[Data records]

⁂

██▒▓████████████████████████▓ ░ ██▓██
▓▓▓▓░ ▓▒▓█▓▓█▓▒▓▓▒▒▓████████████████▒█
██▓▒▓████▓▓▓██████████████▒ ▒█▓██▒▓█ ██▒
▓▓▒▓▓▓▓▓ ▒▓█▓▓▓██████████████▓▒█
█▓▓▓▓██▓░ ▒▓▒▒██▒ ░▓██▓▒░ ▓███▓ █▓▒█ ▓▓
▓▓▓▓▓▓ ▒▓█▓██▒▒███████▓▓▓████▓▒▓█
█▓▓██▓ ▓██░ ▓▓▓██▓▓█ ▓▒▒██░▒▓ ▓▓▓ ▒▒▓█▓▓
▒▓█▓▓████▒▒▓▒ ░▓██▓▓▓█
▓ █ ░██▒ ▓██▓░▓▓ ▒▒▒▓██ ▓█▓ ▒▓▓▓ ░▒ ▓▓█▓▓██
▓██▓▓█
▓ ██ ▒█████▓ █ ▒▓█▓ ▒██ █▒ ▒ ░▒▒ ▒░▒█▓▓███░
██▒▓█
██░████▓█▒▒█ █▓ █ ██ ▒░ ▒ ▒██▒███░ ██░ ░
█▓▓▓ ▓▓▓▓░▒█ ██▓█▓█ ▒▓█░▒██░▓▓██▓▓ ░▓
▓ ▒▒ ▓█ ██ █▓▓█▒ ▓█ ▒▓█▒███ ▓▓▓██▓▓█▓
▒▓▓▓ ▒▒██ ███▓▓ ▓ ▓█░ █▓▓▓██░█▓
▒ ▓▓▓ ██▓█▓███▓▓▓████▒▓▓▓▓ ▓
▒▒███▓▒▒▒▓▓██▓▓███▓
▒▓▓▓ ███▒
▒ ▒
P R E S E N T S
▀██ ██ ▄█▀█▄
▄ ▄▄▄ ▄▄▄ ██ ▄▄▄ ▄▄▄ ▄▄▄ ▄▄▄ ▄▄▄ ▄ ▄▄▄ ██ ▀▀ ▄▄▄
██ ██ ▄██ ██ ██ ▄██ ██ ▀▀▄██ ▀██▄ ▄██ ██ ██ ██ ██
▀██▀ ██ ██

⁂

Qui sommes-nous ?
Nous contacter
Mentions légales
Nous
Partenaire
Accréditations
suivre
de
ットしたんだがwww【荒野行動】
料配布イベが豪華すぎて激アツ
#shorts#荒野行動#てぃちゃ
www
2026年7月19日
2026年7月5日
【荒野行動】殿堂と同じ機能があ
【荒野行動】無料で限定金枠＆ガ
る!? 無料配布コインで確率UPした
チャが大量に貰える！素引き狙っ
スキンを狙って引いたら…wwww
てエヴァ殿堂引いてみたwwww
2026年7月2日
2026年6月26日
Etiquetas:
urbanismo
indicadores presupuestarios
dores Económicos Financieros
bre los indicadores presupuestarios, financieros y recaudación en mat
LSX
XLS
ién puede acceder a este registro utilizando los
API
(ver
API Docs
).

⁂

◆ **What needs to be done**
Return each line of the data that contains the string "indicadores".

◆ **Task output**
indicadores presupuestarios
bre los indicadores presupuestarios, financieros y recaudación en mat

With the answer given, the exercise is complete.